[[ Data extracts, beginning ]]
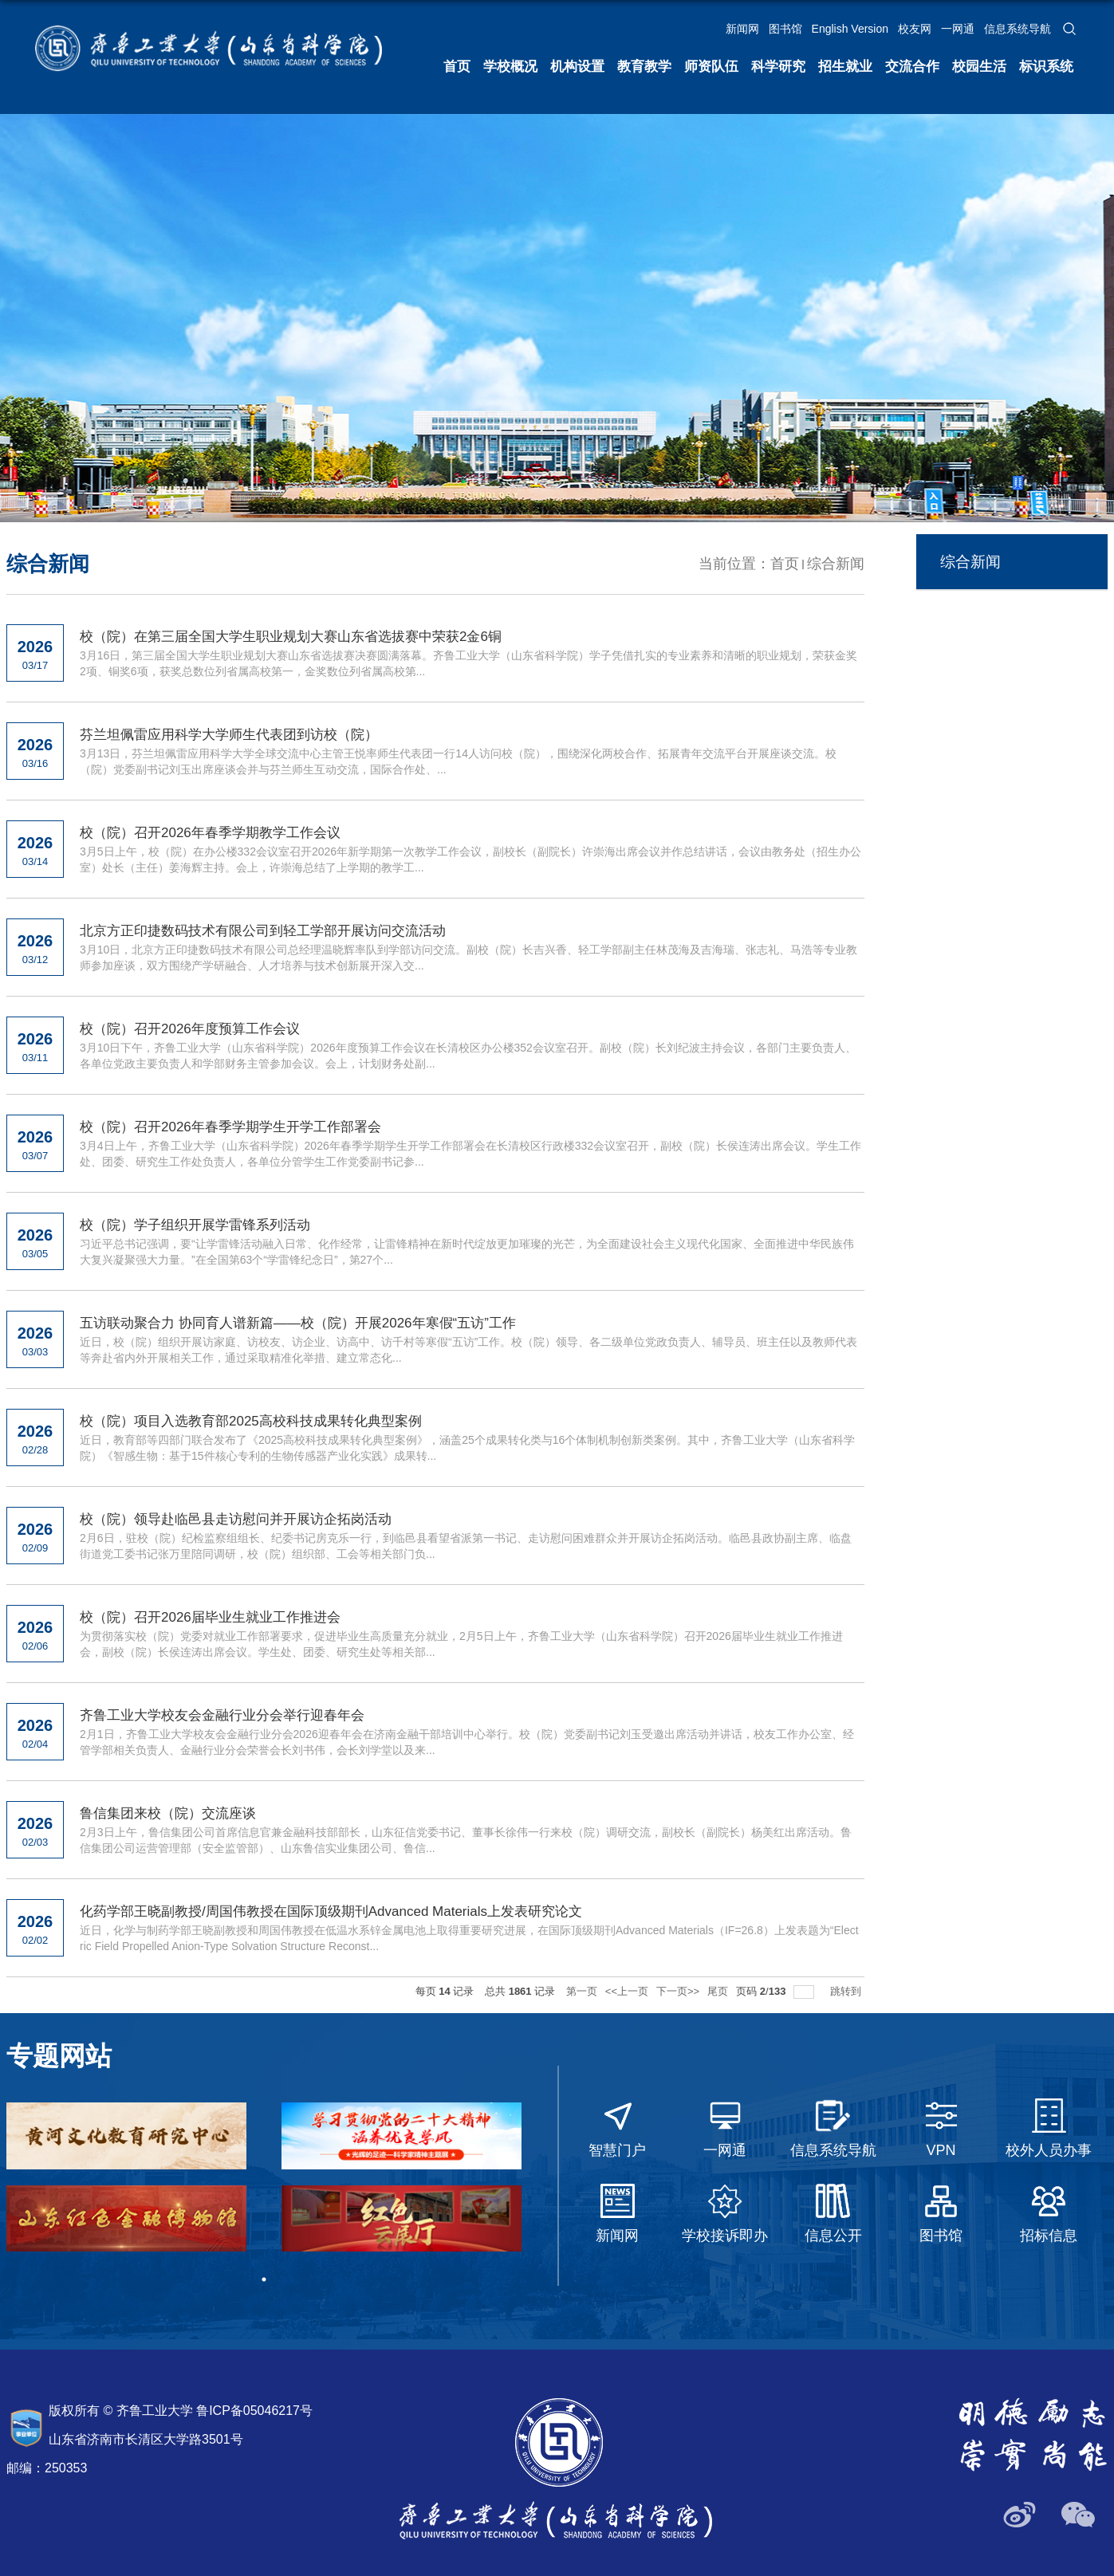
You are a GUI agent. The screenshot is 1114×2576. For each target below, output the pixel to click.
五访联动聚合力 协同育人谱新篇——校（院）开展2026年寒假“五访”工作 (298, 1323)
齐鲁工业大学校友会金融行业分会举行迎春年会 (222, 1715)
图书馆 (785, 28)
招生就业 (845, 66)
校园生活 (979, 66)
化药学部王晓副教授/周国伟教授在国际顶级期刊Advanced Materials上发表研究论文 (331, 1911)
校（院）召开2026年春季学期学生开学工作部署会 (230, 1127)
[[ Data extracts, end ]]
Aim of the exercise: When you repeat the material, keep every word exact and drop the pictures.

Response:
You are a GUI agent. The screenshot is 1114×2576. For each target below, output the pixel to click.
五访联动聚合力 协同育人谱新篇——校（院）开展2026年寒假“五访”工作 (298, 1323)
齐鲁工业大学校友会金融行业分会举行迎春年会 (222, 1715)
图书馆 (785, 28)
招生就业 (845, 66)
校园生活 (979, 66)
化药学部王晓副教授/周国伟教授在国际顶级期刊Advanced Materials上发表研究论文 (331, 1911)
校（院）召开2026年春季学期学生开学工作部署会 (230, 1127)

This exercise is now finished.